Toilet Seat and Diamond Companies Drop in Japan on China Plunge

Chinese Tourists
Chinese tourists pack purchases into suitcases in the Ginza district of Tokyo on Feb. 16, 2015. Photographer: Yuriko Nakao/Bloomberg

The plunge in China’s stock market and concerns about its economic growth are having effects well beyond the nation’s borders -- with shares of Japanese companies that benefit from Chinese tourists also declining.

Tourism has boomed in Japan as the yen has weakened, with visitors from mainland China more than doubling in the first five months of this year. Chinese are the biggest spenders, according to a survey by the Japan Tourism Agency, spending big on everything from heated toilet seats to diamond rings.

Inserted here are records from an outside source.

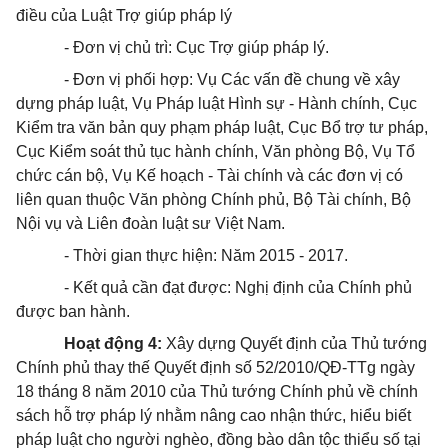
điều của Luật Trợ giúp pháp lý
- Đơn vị chủ trì: Cục Trợ giúp pháp lý.
- Đơn vị phối hợp: Vụ Các vấn đề chung về xây
dựng pháp luật, Vụ Pháp luật Hình sự - Hành chính, Cục
Kiểm tra văn bản quy phạm pháp luật, Cục Bổ trợ tư pháp,
Cục Kiểm soát thủ tục hành chính, Văn phòng Bộ, Vụ Tổ
chức cán bộ, Vụ Kế hoạch - Tài chính và các đơn vị có
liên quan thuộc Văn phòng Chính phủ, Bộ Tài chính, Bộ
Nội vụ và Liên đoàn luật sư Việt Nam.
- Thời gian thực hiện:
N
ăm 2015 - 201
7
.
- Kết quả cần đạt được: Nghị định của Chính phủ
được ban hành.
Hoạt động
4
:
Xây dựng Quyết định của Thủ tướng
Chính phủ
thay thế
Quyết định số
52/2010/QĐ-TTg ngày
18 tháng 8 năm 2010 của Thủ tướng Chính phủ về chính
sách hỗ trợ pháp lý nhằm nâng cao nhận thức, hiểu biết
pháp luật cho người nghèo, đồng bào dân tộc thiểu số tại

As Japan’s own consumers recover from a sales tax hike last year, spending by foreign tourists was a bright spot for retailers. The loss of $3.9 trillion in Chinese stock wealth this month is raising concerns fewer tourists may come to Japan, and spend less.

“As China’s wealth effect gets dented, there’s a risk of it pulling down on tourism to Japan,” said Koichi Haji, executive research fellow at the NLI Research Institute in Tokyo. “Demand from China has supported domestic demand in Japan.”

As much as 70 percent of chain-store operator Laox Co.’s sales are from Chinese tourists, according to Luo Yiwen, the company’s president. Their purchases include rice cookers, and toilet seats from companies like Toto Ltd.

Laox’s shares tumbled 14 percent since Monday, headed for their worst week in more than two years. Jewelry dealer Komehyo Co., which sells second-hand diamonds in China and other countries, was down 5.8 percent, while Toto dropped 11 percent over the same period. The broader market headed for a 4.4 percent decline.

The Shanghai Composite Index closed up 0.6 percent over the week, having dropped more than 28 percent since its high on June 12.

18 percent of tourists in 2014 were from mainland China, according to the Japan National Tourism Organization, and they spent 28 percent of the 2 trillion yen ($16.5 billion) that tourists spent in the country.